** Opening SOURCE MATERIAL block **

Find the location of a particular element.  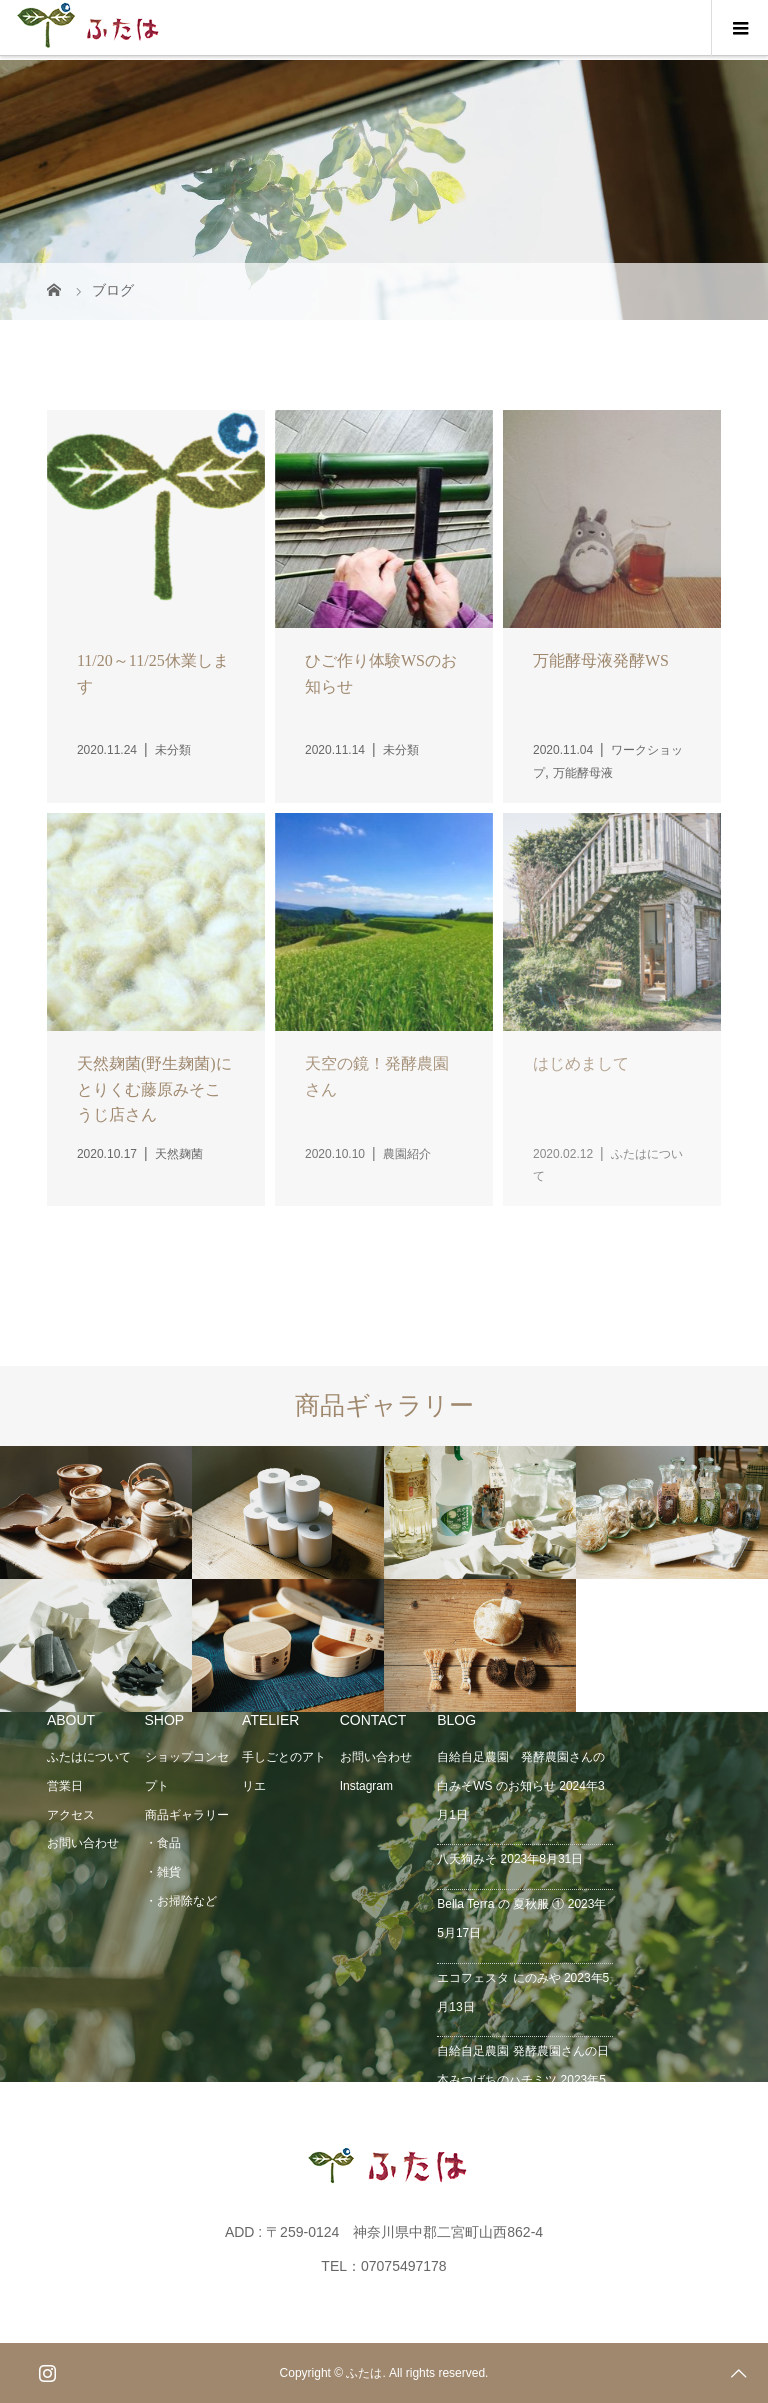

アクセス is located at coordinates (71, 1815).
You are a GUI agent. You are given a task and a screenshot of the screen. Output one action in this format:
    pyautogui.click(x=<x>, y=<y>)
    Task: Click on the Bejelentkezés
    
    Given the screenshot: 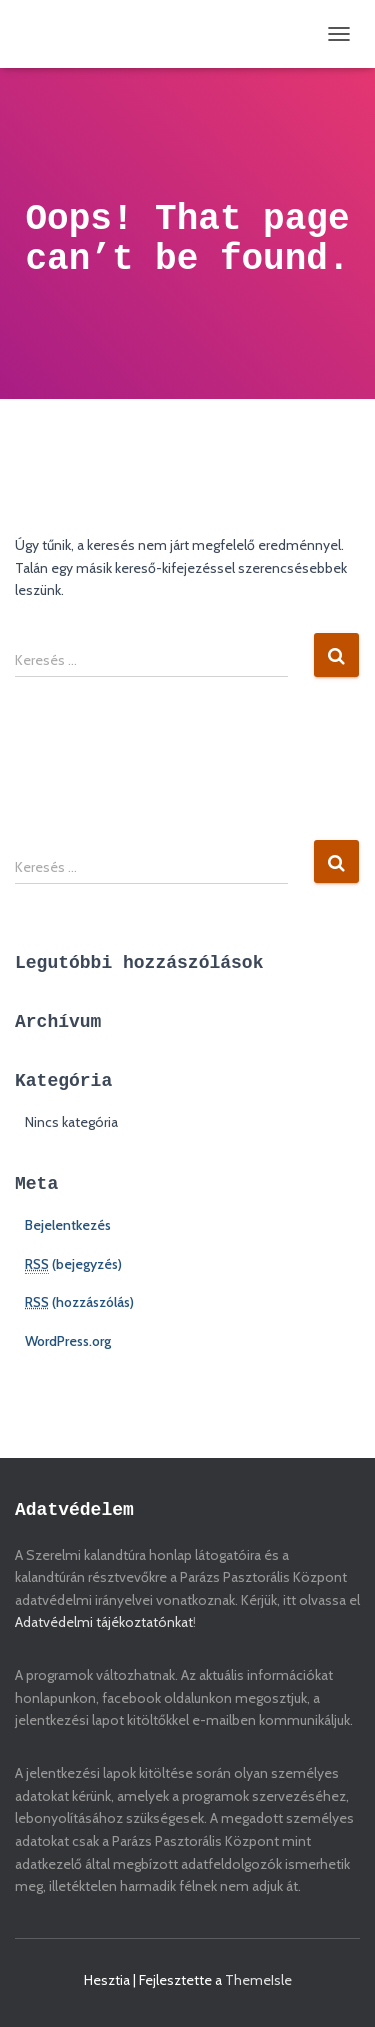 What is the action you would take?
    pyautogui.click(x=68, y=1225)
    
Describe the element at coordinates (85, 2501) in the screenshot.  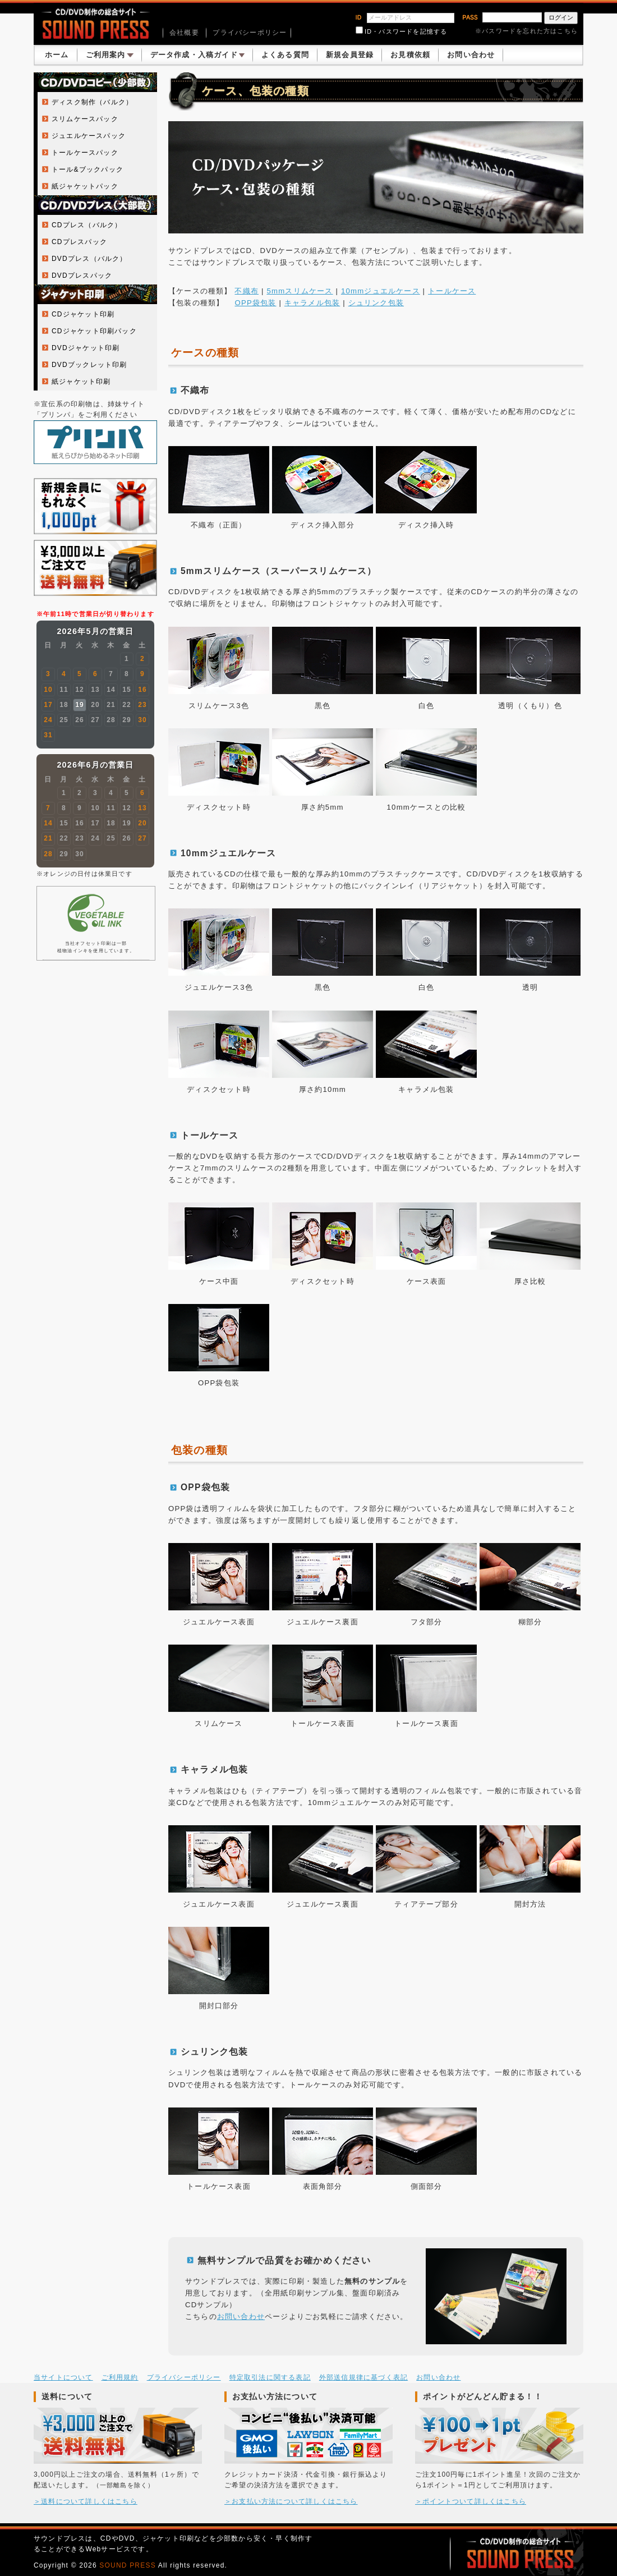
I see `＞送料について詳しくはこちら` at that location.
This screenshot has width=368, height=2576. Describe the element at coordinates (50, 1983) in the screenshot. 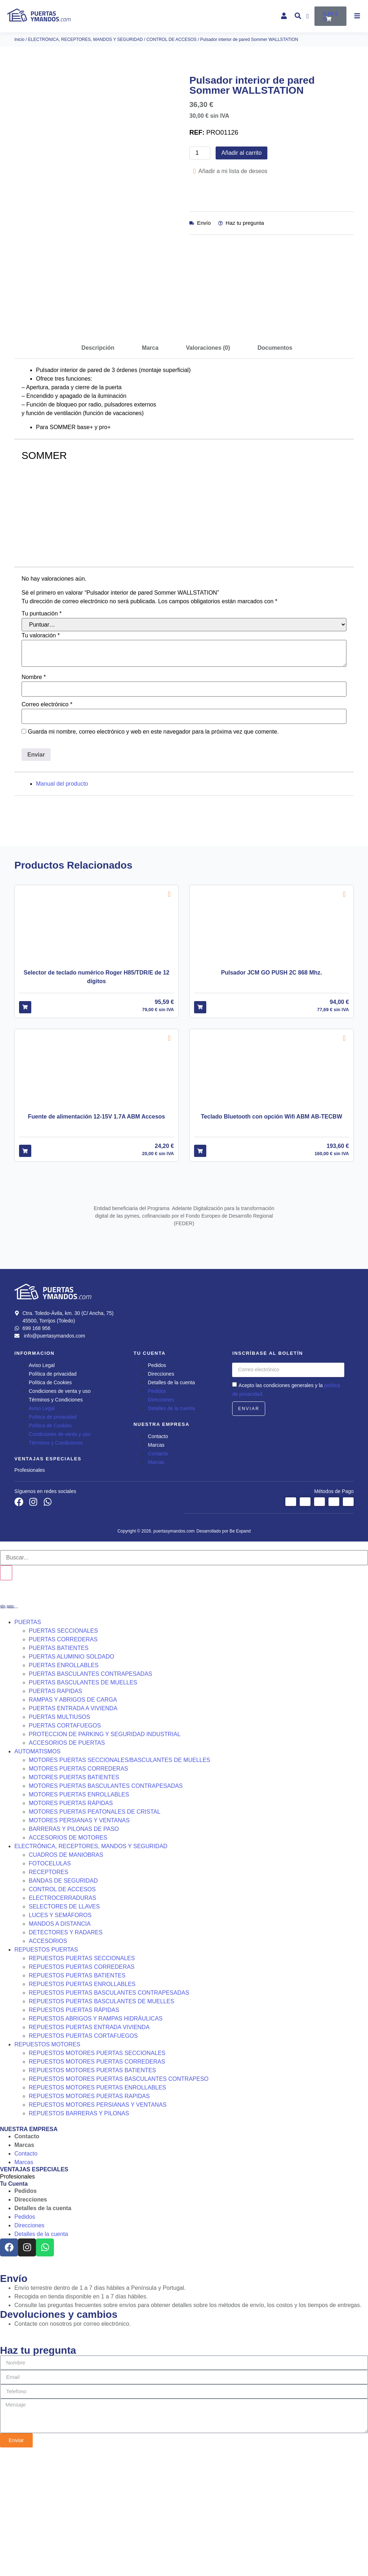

** Closing SOURCE MATERIAL block **

- **ACTIVITY**: All that belongs in the answer is the exact run of lines from the line containing "Describe the element at coordinates (85, 2501)" to the end of the listing above, pictures removed.

- **SOLUTION TO THIS TASK**:
Describe the element at coordinates (85, 2501) in the screenshot.  
I see `＞送料について詳しくはこちら` at that location.
This screenshot has width=368, height=2576. Describe the element at coordinates (50, 1983) in the screenshot. 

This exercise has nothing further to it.